The most common parenchymal lesion in INCPH is sinusoidal dilatation which is not specific to INCPH. It is usually due to increased sinusoidal pressure caused by changes in arterial or portal blood flow [17]. Another parenchymal finding is the close location of portal tracts to each other. Obliteration of the portal vein leads to parenchymal hypoperfusion, resulting in parenchymal extinction defined as a region with loss of contiguous hepatocytes that cause the proximity of portal tracts to each other [9, 18, 21].

Nodular regenerative hyperplasia (NRH) is another histologic finding consisting of numerous ill-defined nodules without fibrosis throughout the liver [10, 11, 13, 18, 22]. NRH demonstrates a vaguely nodular cut surface with the nodules having a pale appearance and the borders being darker in color. The pale-appearing nodules represent the areas of hypertrophy, and the borders consist of atrophic hepatocyte plates with or without any associated congestion [18].

In normal liver, sinusoidal endothelial cells do not exhibit CD34 expression. In some conditions such as focal nodular hyperplasia, macroregenerative nodule, CD34 expression can be observed in sinusoidal endothelial cells [23]. There is limited knowledge about the endothelial CD34 expression pattern in INCPH cases. Periportal sinusoidal CD34 immunoexpression has been mentioned in a few studies in patients with NRH and OPV [24, 25].

Glutamine synthetase (GS) is a useful marker in the differential diagnosis of liver tumors including hepatocellular adenomas and nodules in cirrhosis [26, 27]. In addition, abnormal hepatocellular GS expression patterns have been well documented in focal nodular hyperplasia (FNH) and nodular regenerative hyperplasia (NRH) [28, 29]. Normal GS expression is defined as a rim of 2–3 layers of strongly positive hepatocytes around the hepatic veins (perivenular pattern) [30]. In NRH, besides pericentral hepatocytes, immunoreaction in zone 2 hepatocytes [29] and diffuse hepatocellular immunoreaction were also reported [31].

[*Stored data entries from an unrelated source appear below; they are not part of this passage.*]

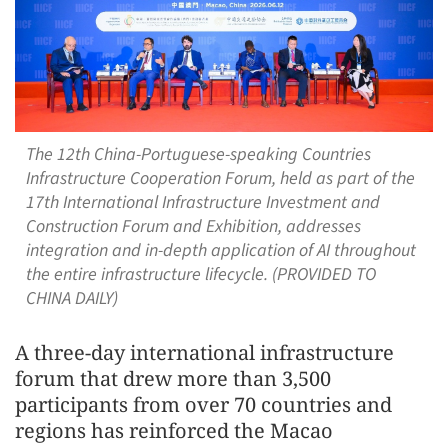
The 12th China-Portuguese-speaking Countries
Infrastructure Cooperation Forum, held as part of the
17th International Infrastructure Investment and
Construction Forum and Exhibition, addresses
integration and in-depth application of AI throughout
the entire infrastructure lifecycle. (PROVIDED TO
CHINA DAILY)
A three‑day international infrastructure
forum that drew more than 3,500
participants from over 70 countries and
regions has reinforced the Macao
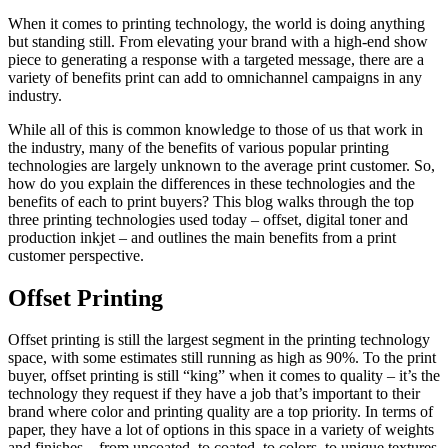
When it comes to printing technology, the world is doing anything
but standing still. From elevating your brand with a high-end show
piece to generating a response with a targeted message, there are a
variety of benefits print can add to omnichannel campaigns in any
industry.
While all of this is common knowledge to those of us that work in
the industry, many of the benefits of various popular printing
technologies are largely unknown to the average print customer. So,
how do you explain the differences in these technologies and the
benefits of each to print buyers? This blog walks through the top
three printing technologies used today – offset, digital toner and
production inkjet – and outlines the main benefits from a print
customer perspective.
Offset Printing
Offset printing is still the largest segment in the printing technology
space, with some estimates still running as high as 90%. To the print
buyer, offset printing is still “king” when it comes to quality – it’s the
technology they request if they have a job that’s important to their
brand where color and printing quality are a top priority. In terms of
paper, they have a lot of options in this space in a variety of weights
and finishes – from uncoated, to coated, to colors, to unique textures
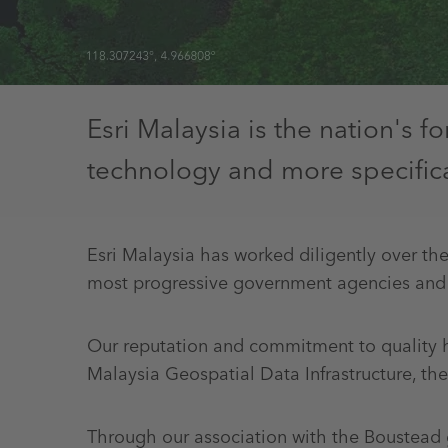
Esri Malaysia is the nation's 
technology and more specifical
Esri Malaysia has worked diligently over the
most progressive government agencies and
Our reputation and commitment to quality ha
Malaysia Geospatial Data Infrastructure, t
Through our association with the Boustead g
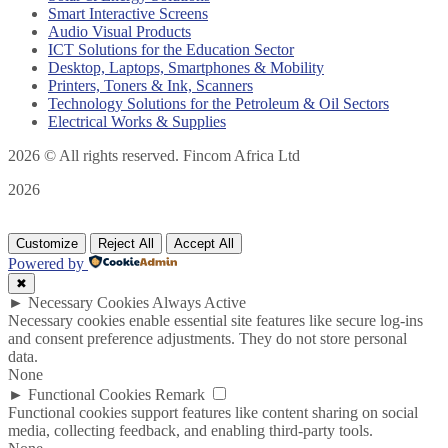
Smart Interactive Screens
Audio Visual Products
ICT Solutions for the Education Sector
Desktop, Laptops, Smartphones & Mobility
Printers, Toners & Ink, Scanners
Technology Solutions for the Petroleum & Oil Sectors
Electrical Works & Supplies
2026
© All rights reserved. Fincom Africa Ltd
2026
Customize
Reject All
Accept All
Powered by
✖
►
Necessary Cookies
Always Active
Necessary cookies enable essential site features like secure log-ins
and consent preference adjustments. They do not store personal
data.
None
►
Functional Cookies
Remark
Functional cookies support features like content sharing on social
media, collecting feedback, and enabling third-party tools.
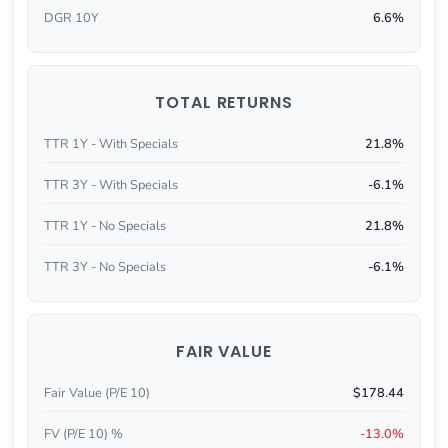
DGR 10Y
6.6%
TOTAL RETURNS
TTR 1Y - With Specials
21.8%
TTR 3Y - With Specials
-6.1%
TTR 1Y - No Specials
21.8%
TTR 3Y - No Specials
-6.1%
FAIR VALUE
Fair Value (P/E 10)
$178.44
FV (P/E 10) %
-13.0%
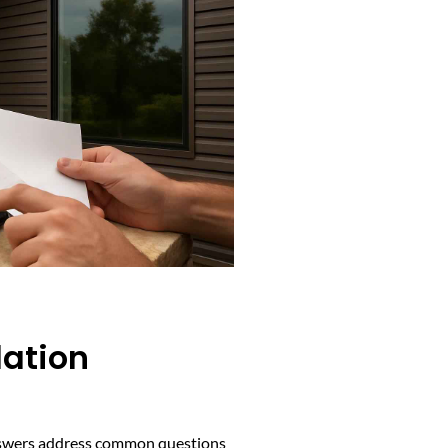
lation
 answers address common questions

Because of the ambiguous and heterogeneously distributed histologic findings and the lack of the entire set of histopathologic findings in the same biopsy, diagnosis of INCPH may be difficult, especially in small biopsies considered as nearly adequate. Portal venous obliteration, portal vein loss, and portal tract sclerosis were described as common findings. However, there are no well-established diagnostic criteria considered adequate for the histopathologic diagnosis and the amount of portal tracts displaying these findings have not been examined in detail in the literature. Furthermore, there is limited information about the utility of immunohistochemistry on the diagnosis of INCPH.

In this study, our aim was to evaluate all the histologic features as well as the endothelial CD34 and hepatocellular GS expression patterns in detail and reveal their impact on the biopsy diagnosis of INCPH.